第一王子に、転生令嬢のハーブティーを


 そうなのだ。ニーナが自ら毒を飲んで倒れたなら──ノアはそうだと確信しているが──動機は何だろう。



 アリシアを陥れたとして、果たしてニーナに何の得があるのだろうか。むしろリスクが高すぎやしないか。

 死にはしないとはいえ、ニーナは二日ほど目を覚まさなかったというし、貴族の令嬢を陥れるようなことをして、露見したらただでは済まない。

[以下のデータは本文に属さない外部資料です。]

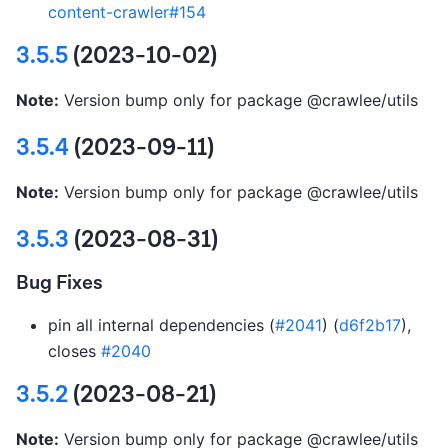
content-crawler#154
3.5.5
(2023-10-02)
Note:
Version bump only for package @crawlee/utils
3.5.4
(2023-09-11)
Note:
Version bump only for package @crawlee/utils
3.5.3
(2023-08-31)
Bug Fixes
pin all internal dependencies (
#2041
) (
d6f2b17
),
closes
#2040
3.5.2
(2023-08-21)
Note:
Version bump only for package @crawlee/utils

「彼女はヒロインなのよ。そんなことするはずないわ。わざわざそんなことをしなくたってハッピーエンドが待っているんだし」



 アリシアがポツリと独りごちた。



女主人公(ヒロイン)?ハッピーエンド?)



 断片的にしか聞き取れなかったが、突然ロマンス小説の話でもはじめたのだろうか。



 何にせよ、アリシアが精神的に疲れきっているのは間違いない。

 外に出るのが好きなアリシアが、ここ数日ずっと屋敷にこもりっぱなし。心の支えであったハーブティーには恐怖心を抱いてしまう。


 ノアは胸の前でグッと拳を握った。



「お嬢様。わたくしにお任せください」


「え?」


「お嬢様が心からの笑顔でいられる環境をつくる。それが、わたくしの仕事であり、貴女様への恩返しです」



 困惑したようなアリシアに、ノアは力強く微笑みかけた。